Lo digo porque yo no he comentado nada al respecto, pero lo cierto es que el otro día estuve con mis muy alegres camaradas tomando de estos peces empalados en un chiringuito y, a juzgar por el reducido tamaño y grosos de las sardinas, bien podrían haber entrado por la puerta grande en la lista esa de inmateriales de la Unesco, porque materia tenían bien poca.

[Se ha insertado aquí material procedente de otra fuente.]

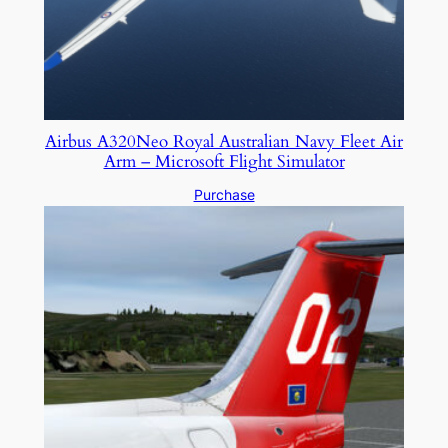
Airbus A320Neo Royal Australian Navy Fleet Air
Arm – Microsoft Flight Simulator
Purchase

Uno del grupo que lee libros y ve programas de La 2, aseguró que nos habían puesto sardinas hembras en el espeto y que debían ser de las buenas, auténticas sardinas modelo y, por tanto, anoréxicas, que es algo muy común en el mundo de la moda. Otro aseveró que si nos habían puesto sardinas hembra, por corrección política, habría que aclarar en las cartas de los chiringuitos que los espetos son de sardinas y sardinos, que si no luego llega cualquier colectivo podemita y te mete un pleito por discriminación sexista en el menú.
Un tercero de los muy alegres camaradas discrepó y dijo que, en realidad no eran sardinas sino chanquetes, aseverando que sabía de lo que hablaba porque lleva años pescando con caña para luego cocinarlos a la sal o abiertos a la espalda. Yo no me pronuncié por no montar polémica pero, para mí, que se equivocaba, el chanquete tiene los ojos más rasgados y es de pestañas más pobladas.
Finalmente le preguntamos al espetero, pero no quiso hacer ningún comentario para no influir en el criterio de los jueces de la Unesco. Dijo que convocaría una rueda de prensa tras conocerse la decisión del organismo internacional.